On 26/03/2013 18:51, Holger Joukl wrote:

Hi,

I'm wrapping a C++ library that's actually just a thin wrapper around a C
lib.

Through a dispatch() method of a Dispatcher class there's an invocation of
callbacks which get implemented on the Python side, by subclassing callback
classes exposed through Boost.Python.

Now, for performing the actual dispatch the C++ library calls into the
underlying C library.

This hasn't been a problem so far as we've been targetting Solaris using
Sun/Oracle studio
compilers.

However, on Linux compiled with GCC, if an exception gets raised in the
Python callback the
program segfaults. Obviously the C part of the vendor library has not been
compiled with
(GCC-) exception support for Linux.

Unfortunately this isn't under my control and the library provider seems
not to be willing
to make the library robust against exceptions in user callback code.

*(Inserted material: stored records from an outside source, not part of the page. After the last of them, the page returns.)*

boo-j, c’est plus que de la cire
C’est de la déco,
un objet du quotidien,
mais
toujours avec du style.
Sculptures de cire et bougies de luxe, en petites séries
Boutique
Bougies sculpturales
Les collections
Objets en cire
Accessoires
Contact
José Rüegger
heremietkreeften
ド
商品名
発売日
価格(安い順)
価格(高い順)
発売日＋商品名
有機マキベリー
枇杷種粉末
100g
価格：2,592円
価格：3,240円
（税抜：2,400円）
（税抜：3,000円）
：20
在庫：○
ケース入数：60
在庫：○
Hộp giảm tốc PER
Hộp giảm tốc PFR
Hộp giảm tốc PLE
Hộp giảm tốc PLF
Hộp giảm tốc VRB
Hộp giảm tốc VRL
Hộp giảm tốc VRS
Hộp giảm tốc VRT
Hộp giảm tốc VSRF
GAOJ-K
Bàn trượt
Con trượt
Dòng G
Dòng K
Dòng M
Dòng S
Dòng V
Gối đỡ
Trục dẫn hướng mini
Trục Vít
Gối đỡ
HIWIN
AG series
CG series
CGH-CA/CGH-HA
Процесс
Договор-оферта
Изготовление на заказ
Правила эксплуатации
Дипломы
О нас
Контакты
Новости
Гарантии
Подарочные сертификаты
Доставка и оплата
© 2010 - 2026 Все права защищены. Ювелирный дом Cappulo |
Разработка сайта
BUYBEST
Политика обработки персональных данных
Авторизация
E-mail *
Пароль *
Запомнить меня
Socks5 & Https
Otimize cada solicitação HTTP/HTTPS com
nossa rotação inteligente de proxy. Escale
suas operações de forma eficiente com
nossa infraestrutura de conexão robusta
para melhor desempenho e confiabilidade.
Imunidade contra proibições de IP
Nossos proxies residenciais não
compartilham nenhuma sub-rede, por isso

So I need to keep the Boost C++ exception that "signals" the Python
exception from passing
through the C parts.

How does the library handle callbacks? An event loop in a separate thread? Do you have to explicitly call some blocking function to run the event loop? If it's a C lib likely the callbacks are just function pointers. Being called inside a C object I'd say you assumption is correct: no C++ exceptions to be raised inside callbacks (the lib is gcc-compiled, it has no knowledge of exceptions). If you could recompile with g++ the exception would raise from the event loop, unless catched while calling the callback function pointer.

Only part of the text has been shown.